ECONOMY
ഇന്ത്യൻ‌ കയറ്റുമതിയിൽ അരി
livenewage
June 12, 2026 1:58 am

--

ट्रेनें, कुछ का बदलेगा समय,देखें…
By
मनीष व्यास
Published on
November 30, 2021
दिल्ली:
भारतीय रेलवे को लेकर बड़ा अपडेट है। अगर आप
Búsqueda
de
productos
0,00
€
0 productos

• [PROBLEM DETAILS] Out of the listing above, reproduce exactly the lines from the one with "November 30, 2021" up to and including the one with "0 productos".

• [RESULT OF THIS EXERCISE]
November 30, 2021
दिल्ली:
भारतीय रेलवे को लेकर बड़ा अपडेट है। अगर आप
Búsqueda
de
productos
0,00
€
0 productos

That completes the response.